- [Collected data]
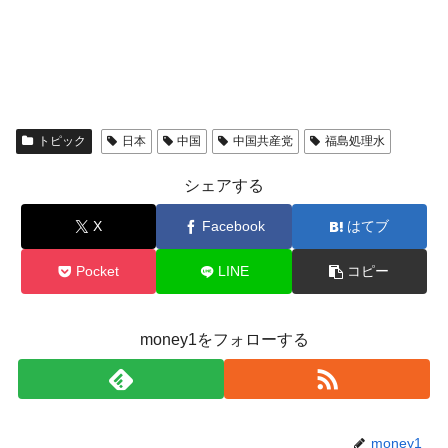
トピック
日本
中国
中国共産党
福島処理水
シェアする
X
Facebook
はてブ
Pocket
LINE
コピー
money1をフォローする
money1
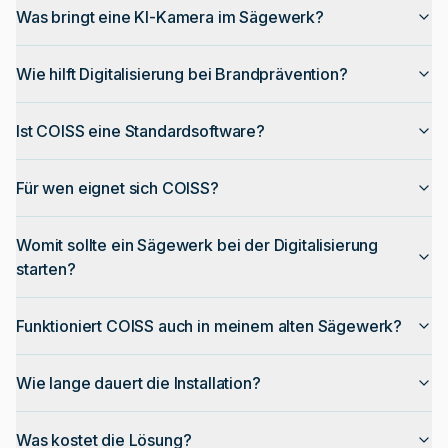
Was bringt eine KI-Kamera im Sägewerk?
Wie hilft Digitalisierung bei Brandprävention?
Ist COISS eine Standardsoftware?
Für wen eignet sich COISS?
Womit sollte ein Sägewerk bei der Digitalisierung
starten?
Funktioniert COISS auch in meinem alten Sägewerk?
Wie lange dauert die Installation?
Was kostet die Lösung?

- [What needs to be done]
Using the records above, pull out each line where the word "Sägewerk" occurs.

- [Finished exercise]
Was bringt eine KI-Kamera im Sägewerk?
Womit sollte ein Sägewerk bei der Digitalisierung
Funktioniert COISS auch in meinem alten Sägewerk?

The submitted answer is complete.